--- Recorded information Enclosed Below ---

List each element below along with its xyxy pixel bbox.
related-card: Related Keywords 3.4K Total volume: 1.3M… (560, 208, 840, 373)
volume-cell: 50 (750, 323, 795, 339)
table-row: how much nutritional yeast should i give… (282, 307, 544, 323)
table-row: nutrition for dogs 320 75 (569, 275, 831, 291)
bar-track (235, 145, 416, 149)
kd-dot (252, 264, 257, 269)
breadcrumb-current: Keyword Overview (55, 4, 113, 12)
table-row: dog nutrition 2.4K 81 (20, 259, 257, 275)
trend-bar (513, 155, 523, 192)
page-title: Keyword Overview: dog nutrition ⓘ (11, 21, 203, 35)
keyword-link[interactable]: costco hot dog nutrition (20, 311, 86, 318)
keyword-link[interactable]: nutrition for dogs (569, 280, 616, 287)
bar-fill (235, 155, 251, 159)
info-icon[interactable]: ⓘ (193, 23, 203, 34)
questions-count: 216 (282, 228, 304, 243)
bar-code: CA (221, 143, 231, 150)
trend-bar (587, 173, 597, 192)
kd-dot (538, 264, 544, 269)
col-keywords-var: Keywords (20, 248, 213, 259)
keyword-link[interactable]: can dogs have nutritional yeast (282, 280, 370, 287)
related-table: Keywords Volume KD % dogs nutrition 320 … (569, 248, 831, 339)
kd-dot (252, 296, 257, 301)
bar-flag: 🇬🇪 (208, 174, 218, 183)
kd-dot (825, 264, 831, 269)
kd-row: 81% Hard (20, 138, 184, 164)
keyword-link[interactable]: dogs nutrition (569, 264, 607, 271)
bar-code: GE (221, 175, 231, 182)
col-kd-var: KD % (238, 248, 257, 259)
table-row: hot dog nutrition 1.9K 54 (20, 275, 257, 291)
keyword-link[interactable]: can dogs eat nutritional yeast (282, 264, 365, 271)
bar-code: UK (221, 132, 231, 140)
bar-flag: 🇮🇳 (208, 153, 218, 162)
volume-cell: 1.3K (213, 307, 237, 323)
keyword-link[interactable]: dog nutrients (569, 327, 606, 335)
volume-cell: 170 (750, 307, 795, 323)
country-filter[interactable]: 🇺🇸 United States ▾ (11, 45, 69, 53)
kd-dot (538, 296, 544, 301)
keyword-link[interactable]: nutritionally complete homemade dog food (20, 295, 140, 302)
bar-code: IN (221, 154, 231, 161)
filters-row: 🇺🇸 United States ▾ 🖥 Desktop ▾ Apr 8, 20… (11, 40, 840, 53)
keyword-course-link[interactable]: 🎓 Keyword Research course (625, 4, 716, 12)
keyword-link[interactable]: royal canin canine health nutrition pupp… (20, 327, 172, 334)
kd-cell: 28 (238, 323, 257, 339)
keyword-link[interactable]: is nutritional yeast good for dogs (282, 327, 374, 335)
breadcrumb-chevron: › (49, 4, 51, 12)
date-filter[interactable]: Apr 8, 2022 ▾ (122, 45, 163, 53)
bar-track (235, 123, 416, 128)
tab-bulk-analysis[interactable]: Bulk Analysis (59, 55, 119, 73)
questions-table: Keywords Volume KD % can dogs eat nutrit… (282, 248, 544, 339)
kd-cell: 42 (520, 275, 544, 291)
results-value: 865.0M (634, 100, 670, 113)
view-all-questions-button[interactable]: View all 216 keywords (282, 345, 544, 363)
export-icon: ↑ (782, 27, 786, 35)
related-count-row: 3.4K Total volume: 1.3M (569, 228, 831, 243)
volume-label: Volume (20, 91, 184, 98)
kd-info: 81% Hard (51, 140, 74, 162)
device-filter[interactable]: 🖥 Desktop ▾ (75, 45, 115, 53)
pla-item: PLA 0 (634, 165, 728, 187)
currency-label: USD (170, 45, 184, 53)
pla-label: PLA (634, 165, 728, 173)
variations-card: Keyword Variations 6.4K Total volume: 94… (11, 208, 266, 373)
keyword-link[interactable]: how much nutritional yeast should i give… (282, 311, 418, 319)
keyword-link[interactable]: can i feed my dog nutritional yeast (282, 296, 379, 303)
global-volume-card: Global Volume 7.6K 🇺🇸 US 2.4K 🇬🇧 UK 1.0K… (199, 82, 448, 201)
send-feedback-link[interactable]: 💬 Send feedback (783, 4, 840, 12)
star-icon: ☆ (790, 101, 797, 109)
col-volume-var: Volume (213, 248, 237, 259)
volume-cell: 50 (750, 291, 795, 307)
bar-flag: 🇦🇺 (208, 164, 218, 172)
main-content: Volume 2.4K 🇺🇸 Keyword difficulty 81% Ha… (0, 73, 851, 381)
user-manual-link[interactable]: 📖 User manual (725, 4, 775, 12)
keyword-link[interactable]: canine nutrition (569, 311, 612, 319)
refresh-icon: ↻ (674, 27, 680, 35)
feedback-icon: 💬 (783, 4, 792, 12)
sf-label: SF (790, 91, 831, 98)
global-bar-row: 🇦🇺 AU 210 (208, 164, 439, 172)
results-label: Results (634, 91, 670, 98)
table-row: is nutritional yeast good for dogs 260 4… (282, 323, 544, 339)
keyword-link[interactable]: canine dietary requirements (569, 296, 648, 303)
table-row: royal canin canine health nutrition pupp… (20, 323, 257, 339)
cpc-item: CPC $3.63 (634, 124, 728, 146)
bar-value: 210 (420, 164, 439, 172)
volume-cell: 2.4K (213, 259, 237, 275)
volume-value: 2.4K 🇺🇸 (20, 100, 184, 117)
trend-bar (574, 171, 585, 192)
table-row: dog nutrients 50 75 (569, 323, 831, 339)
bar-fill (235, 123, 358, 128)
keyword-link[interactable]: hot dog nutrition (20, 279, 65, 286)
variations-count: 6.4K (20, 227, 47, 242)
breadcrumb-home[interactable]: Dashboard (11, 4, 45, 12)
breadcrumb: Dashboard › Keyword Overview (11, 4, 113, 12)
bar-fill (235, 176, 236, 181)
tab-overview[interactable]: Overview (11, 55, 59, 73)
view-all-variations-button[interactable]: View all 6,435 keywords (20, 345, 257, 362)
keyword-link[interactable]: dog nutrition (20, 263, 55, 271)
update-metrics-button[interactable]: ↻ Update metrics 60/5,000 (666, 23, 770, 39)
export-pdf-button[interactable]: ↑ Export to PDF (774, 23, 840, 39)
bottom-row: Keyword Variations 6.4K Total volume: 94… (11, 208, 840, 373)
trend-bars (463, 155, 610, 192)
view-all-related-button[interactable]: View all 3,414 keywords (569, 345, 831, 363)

--- End of Enclosed Recorded information ---
--- Recorded information Enclosed Below ---

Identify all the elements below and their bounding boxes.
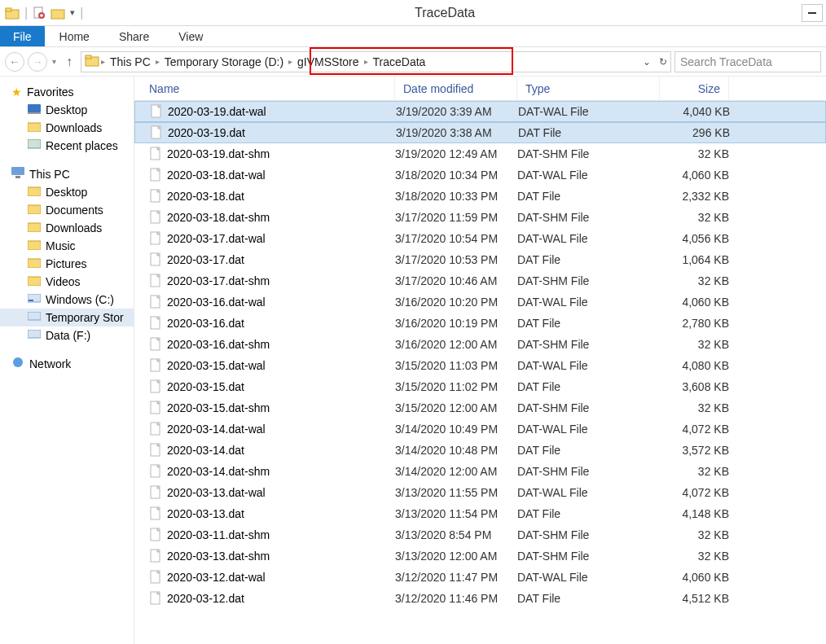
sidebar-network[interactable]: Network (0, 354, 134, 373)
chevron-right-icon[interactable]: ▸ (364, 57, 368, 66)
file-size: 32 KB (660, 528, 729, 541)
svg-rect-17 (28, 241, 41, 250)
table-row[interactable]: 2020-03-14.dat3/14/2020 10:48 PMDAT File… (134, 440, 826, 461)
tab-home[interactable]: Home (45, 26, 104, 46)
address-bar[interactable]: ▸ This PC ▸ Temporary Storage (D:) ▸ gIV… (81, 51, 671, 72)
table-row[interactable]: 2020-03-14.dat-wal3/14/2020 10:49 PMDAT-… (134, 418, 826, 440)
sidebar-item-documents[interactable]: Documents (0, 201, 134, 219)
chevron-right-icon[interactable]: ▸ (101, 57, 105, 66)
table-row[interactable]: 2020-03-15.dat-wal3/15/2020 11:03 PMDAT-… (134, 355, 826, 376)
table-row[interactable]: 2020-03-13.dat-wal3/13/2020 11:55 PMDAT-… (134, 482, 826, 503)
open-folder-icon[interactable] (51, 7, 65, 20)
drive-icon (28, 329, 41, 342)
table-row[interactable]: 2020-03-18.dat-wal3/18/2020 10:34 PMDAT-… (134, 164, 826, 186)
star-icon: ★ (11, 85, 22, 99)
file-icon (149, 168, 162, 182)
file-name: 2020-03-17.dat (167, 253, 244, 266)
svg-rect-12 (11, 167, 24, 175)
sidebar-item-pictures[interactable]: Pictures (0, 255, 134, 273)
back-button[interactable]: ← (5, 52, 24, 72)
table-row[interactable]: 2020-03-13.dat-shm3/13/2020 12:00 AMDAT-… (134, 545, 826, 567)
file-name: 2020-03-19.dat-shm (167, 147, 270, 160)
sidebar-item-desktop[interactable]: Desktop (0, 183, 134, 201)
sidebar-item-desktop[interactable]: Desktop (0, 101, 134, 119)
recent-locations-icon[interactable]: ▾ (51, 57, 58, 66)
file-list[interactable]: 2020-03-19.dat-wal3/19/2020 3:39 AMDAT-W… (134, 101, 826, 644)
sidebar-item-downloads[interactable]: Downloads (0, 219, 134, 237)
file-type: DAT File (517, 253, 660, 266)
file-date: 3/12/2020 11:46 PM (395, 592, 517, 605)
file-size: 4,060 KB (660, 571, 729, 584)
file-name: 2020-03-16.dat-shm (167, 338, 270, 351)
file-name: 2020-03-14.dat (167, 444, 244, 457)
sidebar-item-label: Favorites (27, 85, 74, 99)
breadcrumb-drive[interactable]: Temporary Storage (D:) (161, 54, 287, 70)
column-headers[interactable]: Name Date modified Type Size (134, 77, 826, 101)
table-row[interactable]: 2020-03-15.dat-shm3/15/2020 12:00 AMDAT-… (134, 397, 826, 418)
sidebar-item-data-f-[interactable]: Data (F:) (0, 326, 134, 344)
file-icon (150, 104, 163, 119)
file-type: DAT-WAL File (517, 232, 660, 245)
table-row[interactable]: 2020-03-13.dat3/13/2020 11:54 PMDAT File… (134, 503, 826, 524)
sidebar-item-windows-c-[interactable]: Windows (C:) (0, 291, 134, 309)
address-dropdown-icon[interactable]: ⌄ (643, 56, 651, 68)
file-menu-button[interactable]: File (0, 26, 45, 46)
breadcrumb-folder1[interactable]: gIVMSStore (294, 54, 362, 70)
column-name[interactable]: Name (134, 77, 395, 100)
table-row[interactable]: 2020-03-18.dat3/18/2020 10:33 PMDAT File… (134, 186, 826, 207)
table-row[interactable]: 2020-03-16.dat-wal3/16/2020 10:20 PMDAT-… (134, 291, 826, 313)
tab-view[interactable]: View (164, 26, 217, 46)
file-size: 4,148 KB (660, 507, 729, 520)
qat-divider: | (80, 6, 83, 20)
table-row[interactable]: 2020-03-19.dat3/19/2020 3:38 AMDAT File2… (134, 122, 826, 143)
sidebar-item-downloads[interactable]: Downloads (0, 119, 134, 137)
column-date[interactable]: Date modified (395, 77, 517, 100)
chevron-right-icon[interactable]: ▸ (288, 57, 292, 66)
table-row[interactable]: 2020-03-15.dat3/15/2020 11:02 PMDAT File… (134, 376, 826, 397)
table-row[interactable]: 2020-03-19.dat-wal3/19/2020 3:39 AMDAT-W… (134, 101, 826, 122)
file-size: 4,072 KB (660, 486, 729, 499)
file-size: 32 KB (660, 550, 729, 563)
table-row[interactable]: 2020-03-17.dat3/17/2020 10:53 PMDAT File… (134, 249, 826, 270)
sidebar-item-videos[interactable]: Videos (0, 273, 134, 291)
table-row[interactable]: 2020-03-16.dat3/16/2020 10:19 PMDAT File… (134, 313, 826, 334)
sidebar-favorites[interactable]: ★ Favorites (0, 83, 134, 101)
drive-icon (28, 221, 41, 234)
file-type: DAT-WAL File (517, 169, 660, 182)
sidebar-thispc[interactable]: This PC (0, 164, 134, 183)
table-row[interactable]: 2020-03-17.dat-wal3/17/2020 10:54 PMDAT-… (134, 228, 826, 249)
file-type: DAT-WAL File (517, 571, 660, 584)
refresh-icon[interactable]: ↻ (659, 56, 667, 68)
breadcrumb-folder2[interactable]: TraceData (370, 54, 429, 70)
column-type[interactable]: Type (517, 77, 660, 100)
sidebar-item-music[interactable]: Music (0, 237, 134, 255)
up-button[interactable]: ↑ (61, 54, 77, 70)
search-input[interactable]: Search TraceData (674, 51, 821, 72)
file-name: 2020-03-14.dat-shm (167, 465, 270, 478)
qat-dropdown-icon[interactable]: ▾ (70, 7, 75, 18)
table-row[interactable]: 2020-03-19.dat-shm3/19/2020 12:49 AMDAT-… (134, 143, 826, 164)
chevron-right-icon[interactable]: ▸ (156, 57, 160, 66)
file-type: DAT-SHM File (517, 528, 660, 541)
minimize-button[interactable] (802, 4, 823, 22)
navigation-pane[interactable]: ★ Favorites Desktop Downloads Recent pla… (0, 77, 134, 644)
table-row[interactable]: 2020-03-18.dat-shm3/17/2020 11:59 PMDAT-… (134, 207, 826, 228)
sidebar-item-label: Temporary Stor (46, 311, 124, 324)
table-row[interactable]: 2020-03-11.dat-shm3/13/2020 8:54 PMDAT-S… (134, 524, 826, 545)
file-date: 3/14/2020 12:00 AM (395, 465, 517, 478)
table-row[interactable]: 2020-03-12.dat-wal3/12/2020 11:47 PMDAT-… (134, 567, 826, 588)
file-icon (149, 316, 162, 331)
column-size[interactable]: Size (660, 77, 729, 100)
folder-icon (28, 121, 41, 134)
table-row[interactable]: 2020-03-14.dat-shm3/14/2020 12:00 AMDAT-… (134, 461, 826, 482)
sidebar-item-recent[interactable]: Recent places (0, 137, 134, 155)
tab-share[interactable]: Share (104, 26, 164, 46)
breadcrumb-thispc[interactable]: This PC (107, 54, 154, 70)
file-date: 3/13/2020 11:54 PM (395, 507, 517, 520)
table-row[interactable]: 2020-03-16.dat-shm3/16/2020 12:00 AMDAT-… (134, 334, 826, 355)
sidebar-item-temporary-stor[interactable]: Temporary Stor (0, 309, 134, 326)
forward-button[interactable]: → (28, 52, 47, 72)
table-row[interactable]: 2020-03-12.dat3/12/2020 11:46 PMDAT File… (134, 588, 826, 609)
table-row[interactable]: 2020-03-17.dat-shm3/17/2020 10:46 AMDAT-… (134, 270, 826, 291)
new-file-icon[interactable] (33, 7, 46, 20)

--- End of Enclosed Recorded information ---

Every line of the records above where the string "Desktop" is found should be copied.

→ Response to the exercise:
filters-row: 🇺🇸 United States ▾ 🖥 Desktop ▾ Apr 8, 20… (11, 40, 840, 53)
device-filter[interactable]: 🖥 Desktop ▾ (75, 45, 115, 53)
sidebar-item-desktop[interactable]: Desktop (0, 183, 134, 201)
sidebar-item-desktop[interactable]: Desktop (0, 101, 134, 119)
navigation-pane[interactable]: ★ Favorites Desktop Downloads Recent pla… (0, 77, 134, 644)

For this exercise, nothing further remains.